Last year Probst was one of 15 students from across the county—and the first Illinois State student—to receive a fellowship from the National Leadership Consortium in Sensory Disabilities (NLCSD). The consortium provides a scholarship and stipend to the selected doctoral students.
The goal of the program is to increase the number of professors in the blind and deaf education field.
“Our field is aging. Everybody is retiring, but there are not enough people to take their place. That’s why this fellowship was created,” said Olaya Landa-Vialard, a special education professor, a former NLCSD Fellow, and current coordinator of the College of Education’s low vision and blindness program. “Our field is considered low incidence but high maintenance, which is why if we don’t have people to train students, then there is not going to be anybody to work with our kids out in the field, and that is setting them up for failure.”
Probst taught for several years at Normal West High School before entering the doctoral program. At the high school, she worked with students with learning disabilities, including autism.
“While I loved that job, I also had degrees in low vision and blindness and deaf and hard of hearing, and I didn’t get to use those,” Probst said. “That’s where my passion has always been.”
Special Education Professor Christina Borders encouraged Probst to apply to be a doctoral student because of her background and her interest in Borders’ research.
“I kept having questions about why does education go in this direction,” Probst said. “Why do we not see more integration of these kiddos who have more severe disabilities? Why do they often get put in a classroom where they are segregated all day?”
Borders said the doctoral program gives Probst the time and resources to research those questions. The fellowship puts her in contact with doctoral students and researchers nationwide who are tackling similar problems.
The doctoral program is a juggling act for Probst. Last spring, she took classes, co-taught a course with Borders, and worked on several research projects.

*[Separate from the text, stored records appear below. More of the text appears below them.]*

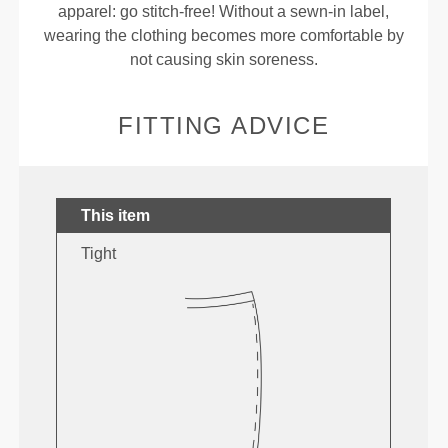
apparel: go stitch-free! Without a sewn-in label,
wearing the clothing becomes more comfortable by
not causing skin soreness.
FITTING ADVICE
This item
Tight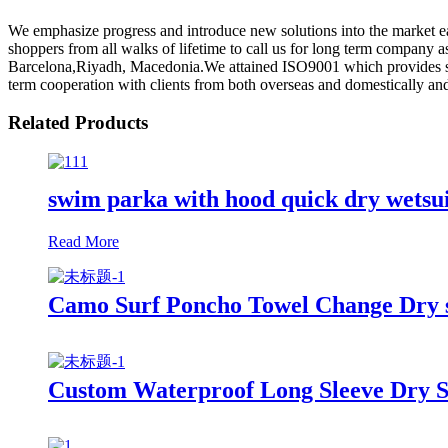
We emphasize progress and introduce new solutions into the market 
shoppers from all walks of lifetime to call us for long term company 
Barcelona,Riyadh, Macedonia.We attained ISO9001 which provides soli
term cooperation with clients from both overseas and domestically and
Related Products
swim parka with hood quick dry wetsu
Read More
Camo Surf Poncho Towel Change Dry su
Custom Waterproof Long Sleeve Dry S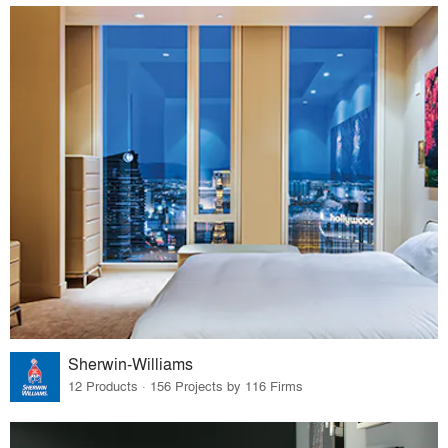
Sherwin-Williams
12 Products · 156 Projects by 116 Firms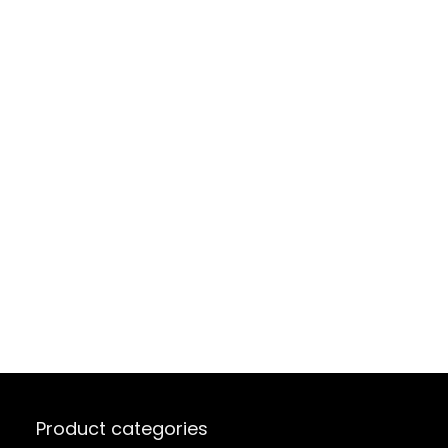
Product categories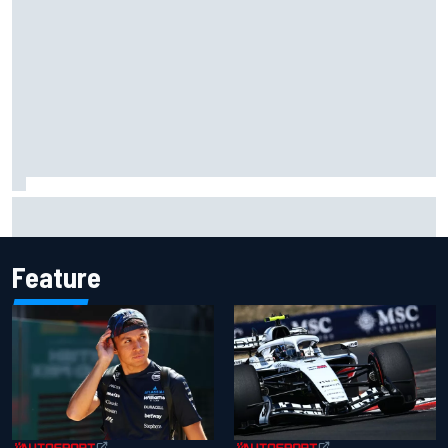
Official race results: 2026 IndyCar at Portland
Feature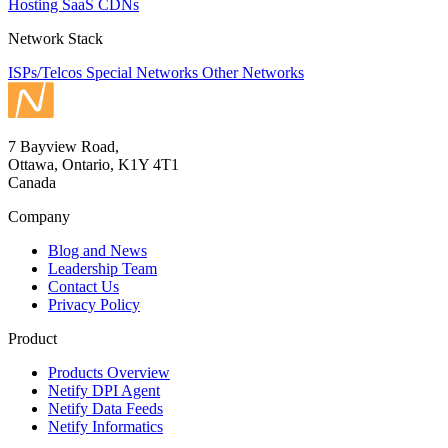
Hosting
SaaS
CDNs
Network Stack
ISPs/Telcos
Special Networks
Other Networks
7 Bayview Road,
Ottawa, Ontario, K1Y 4T1
Canada
Company
Blog and News
Leadership Team
Contact Us
Privacy Policy
Product
Products Overview
Netify DPI Agent
Netify Data Feeds
Netify Informatics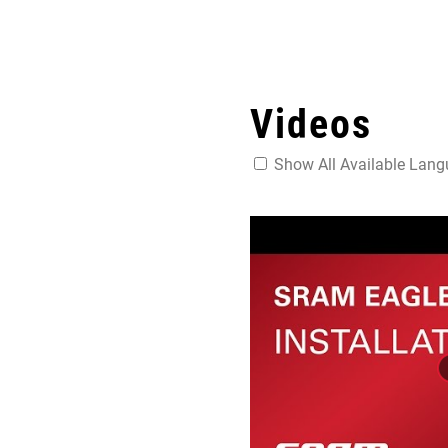
Videos
Show All Available Lan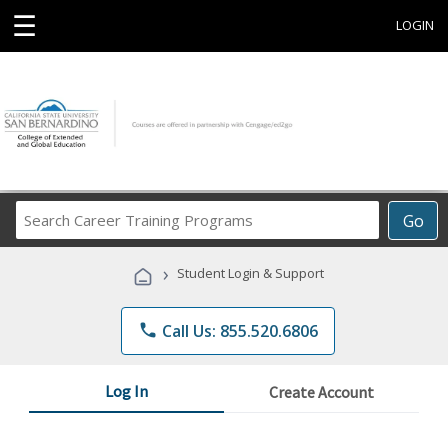
☰
LOGIN
Search
Go
Career
Training
›
Student Login & Support
Programs
phone
Call Us: 855.520.6806
Log In
Create Account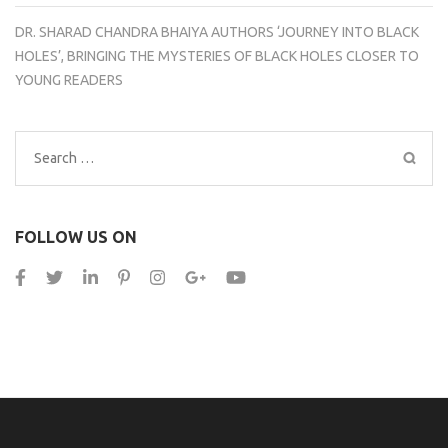
DR. SHARAD CHANDRA BHAIYA AUTHORS ‘JOURNEY INTO BLACK
HOLES’, BRINGING THE MYSTERIES OF BLACK HOLES CLOSER TO
YOUNG READERS
Search
for:
FOLLOW US ON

These projects included a critical literature review on deaf children with autism that she presented with Borders and Special Education Department Chair Stacey Jones-Bock at a national conference.
Probst also conducted a survey of teachers of the visually impaired in Illinois. She asked the teachers what evidence-based practices they knew from the field of autism, what they used, and what they thought were effective.
“What I actually found was that teachers of the visually impaired are pretty well prepared. But the teachers who have been in the field for the longest amount of time know the least about evidence-based practices.”
The challenge will be to get her research into the hands of busy teachers so they can apply it in the classroom.
“I want to change the world. I can’t change everything in the world, but I want to change wherever I am because children shouldn’t be left out of education because the services aren’t there.”